Davy was educated at Troy Conference Academy (later Green Mountain College), a Vermont boarding school, but had to withdraw due to lack of funds after her father's death. After finishing school, she worked in New York City for a time. Eventually, she was able to save enough money to attend college part-time at Butler University in Indianapolis. Shortly thereafter, she met Sheldon Vanauken at the photography shop where she worked hand-tinting photographs to earn her tuition.


Van and Davy soon fell deeply in love and made a vow they called the "Shining Barrier". In brief, they promised to share everything in life, including all their interests, friends, and work, in order to tie themselves so closely together that nothing could ever separate them. Their devotion to this idea was so complete that they decided never to have children, as they felt that motherhood would be an experience which could not be shared equally. Both were agnostics at this time.

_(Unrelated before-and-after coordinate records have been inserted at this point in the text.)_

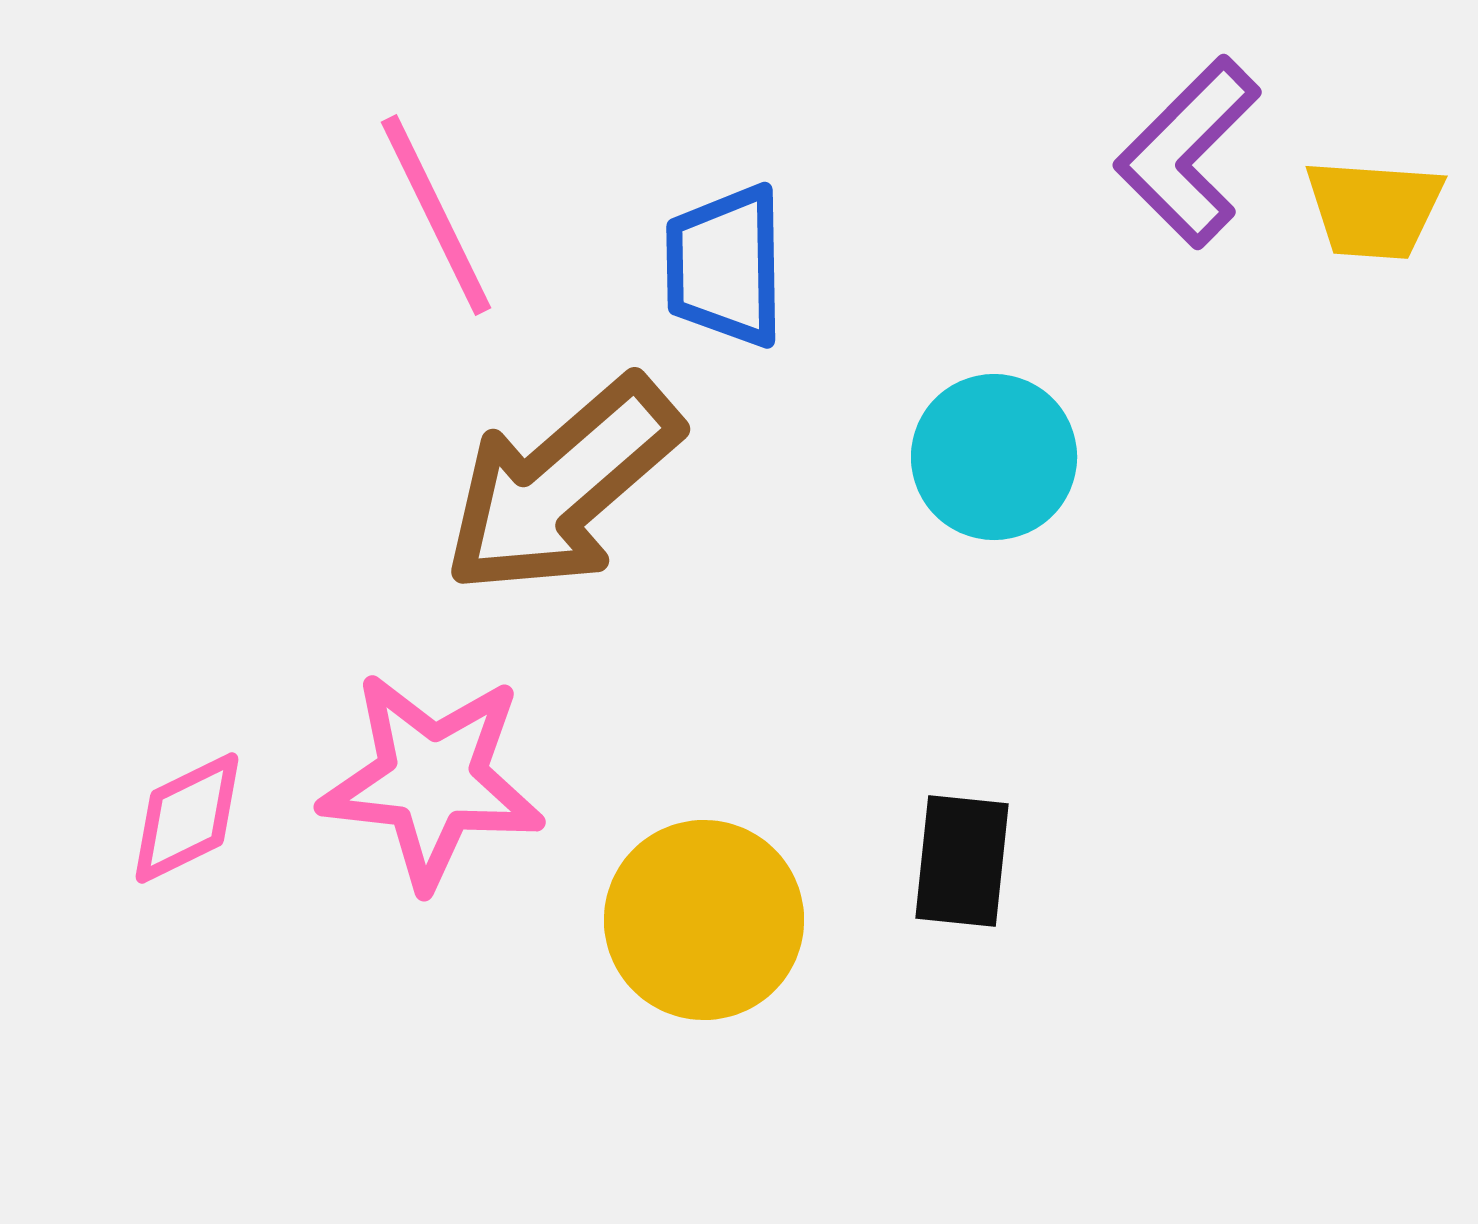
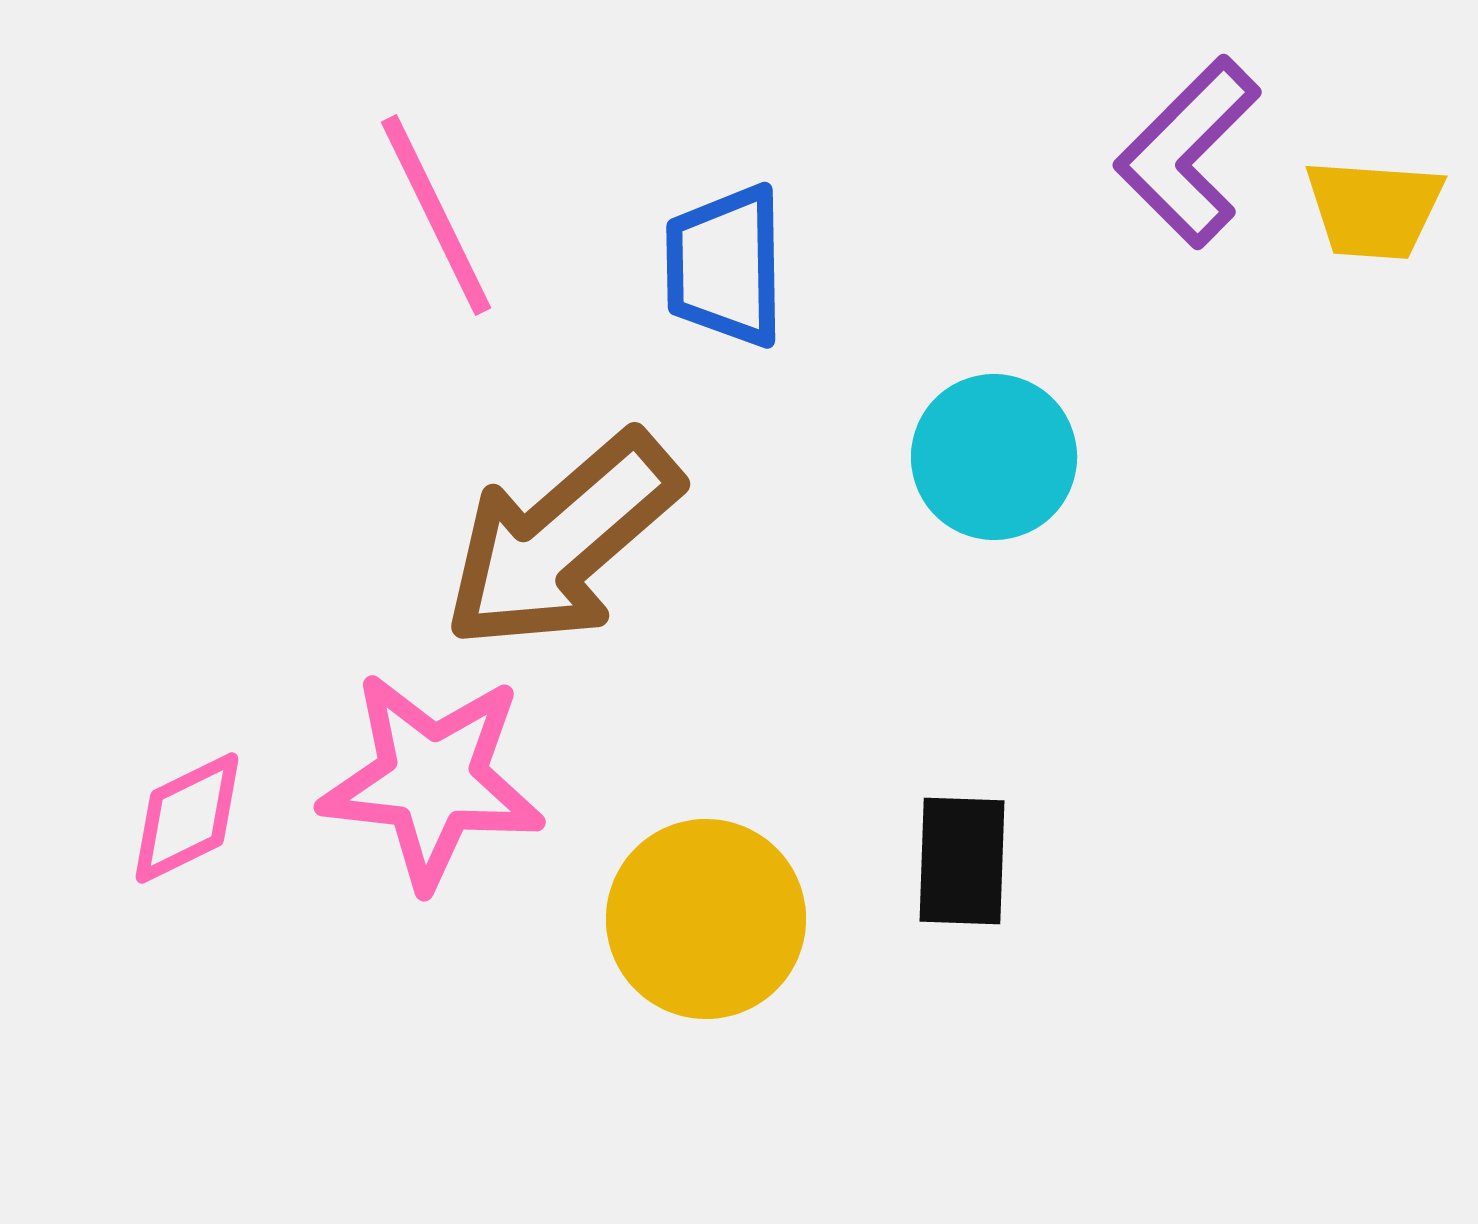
brown arrow: moved 55 px down
black rectangle: rotated 4 degrees counterclockwise
yellow circle: moved 2 px right, 1 px up
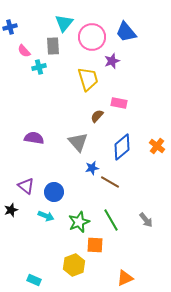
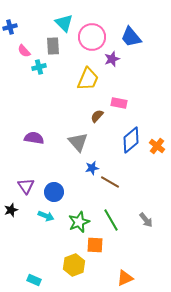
cyan triangle: rotated 24 degrees counterclockwise
blue trapezoid: moved 5 px right, 5 px down
purple star: moved 2 px up
yellow trapezoid: rotated 40 degrees clockwise
blue diamond: moved 9 px right, 7 px up
purple triangle: rotated 18 degrees clockwise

They were married secretly, due to Van's father's objection to early marriages, on October 1, 1937 after knowing each other for ten months. They lived separately for some time, and their marriage was not officially announced until 1941.


The young couple managed to keep their vow of complete togetherness for several years. After the death of Van's lawyer father in 1943, Van inherited enough money to live comfortably. They had the first of several boats, "Gull", custom-built soon after. Following Van's studies in history at Yale and a stint in the Navy stationed in Hawaii, they spent considerable time sailing around Chesapeake Bay, the Florida Keys, and the Caribbean.


When travel to Europe became possible again after World War II, Vanauken and Davy moved to England so that he could study at Oxford University. While they were there, they became friends with a circle of young Christian students. Eventually, Davy began to reexamine her life and views on the nature of sin after a thwarted attempt by a stranger to assault her, and committed herself to Christianity. Her conversion was also partly owing to the friendship and influence of C. S. Lewis, who was teaching at Oxford at the time. In the spirit of the "Shining Barrier", Van followed her, but with less conviction and even with some resentment.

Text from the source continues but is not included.